Exact reproduction of all the data is required, with pictures excluded.
● ● ● ● ●
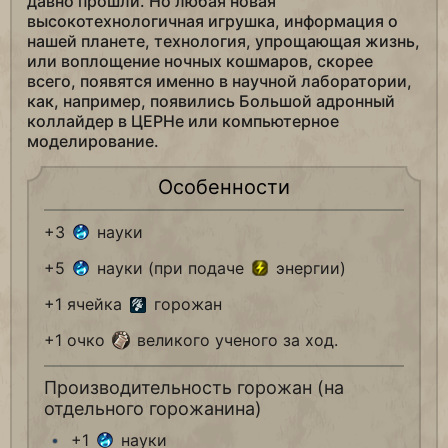
давно прошли. Но любая новая
высокотехнологичная игрушка, информация о
нашей планете, технология, упрощающая жизнь,
или воплощение ночных кошмаров, скорее
всего, появятся именно в научной лаборатории,
как, например, появились Большой адронный
коллайдер в ЦЕРНе или компьютерное
моделирование.
Особенности
+3
науки
+5
науки (при подаче
энергии)
+1 ячейка
горожан
+1 очко
великого ученого за ход.
Производительность горожан (на
отдельного горожанина)
+1
науки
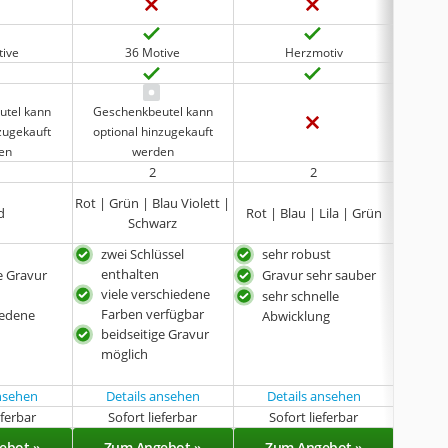
tive
36 Motive
Herzmotiv
utel kann
Geschenkbeutel kann
Beute
nzugekauft
optional hinzugekauft
Ge
en
werden
2
2
Rot | Grün | Blau Violett |
d
Rot | Blau | Lila | Grün
Schwarz
zwei Schlüssel
sehr robust
Gra
enthalten
e Gravur
Gravur sehr sauber
sehr
viele verschiedene
Abw
sehr schnelle
Farben verfügbar
iedene
beso
Abwicklung
beidseitige Gravur
Ver
möglich
ansehen
Details ansehen
Details ansehen
eferbar
Sofort lieferbar
Sofort lieferbar
Sof
ebot »
Zum Angebot »
Zum Angebot »
Zu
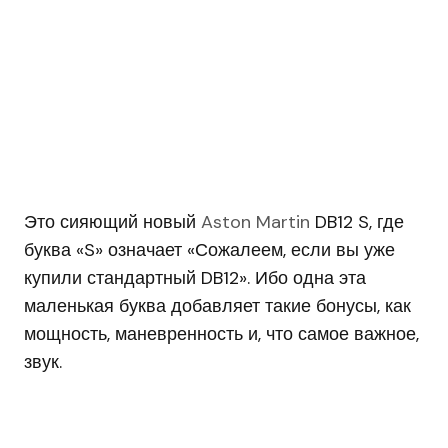
Это сияющий новый
Aston Martin
DB12 S, где
буква «S» означает «Сожалеем, если вы уже
купили стандартный DB12». Ибо одна эта
маленькая буква добавляет такие бонусы, как
мощность, маневренность и, что самое важное,
звук.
● ● ● ● ●
**ANSWER FOR THE TASK**:
давно прошли. Но любая новая
высокотехнологичная игрушка, информация о
нашей планете, технология, упрощающая жизнь,
или воплощение ночных кошмаров, скорее
всего, появятся именно в научной лаборатории,
как, например, появились Большой адронный
коллайдер в ЦЕРНе или компьютерное
моделирование.
Особенности
+3
науки
+5
науки (при подаче
энергии)
+1 ячейка
горожан
+1 очко
великого ученого за ход.
Производительность горожан (на
отдельного горожанина)
+1
науки
tive
36 Motive
Herzmotiv
utel kann
Geschenkbeutel kann
Beute
nzugekauft
optional hinzugekauft
Ge
en
werden
2
2
Rot | Grün | Blau Violett |
d
Rot | Blau | Lila | Grün
Schwarz
zwei Schlüssel
sehr robust
Gra
enthalten
e Gravur
Gravur sehr sauber
sehr
viele verschiedene
Abw
sehr schnelle
Farben verfügbar
iedene
beso
Abwicklung
beidseitige Gravur
Ver
möglich
ansehen
Details ansehen
Details ansehen
eferbar
Sofort lieferbar
Sofort lieferbar
Sof
ebot »
Zum Angebot »
Zum Angebot »
Zu
Это сияющий новый
Aston Martin
DB12 S, где
буква «S» означает «Сожалеем, если вы уже
купили стандартный DB12». Ибо одна эта
маленькая буква добавляет такие бонусы, как
мощность, маневренность и, что самое важное,
звук.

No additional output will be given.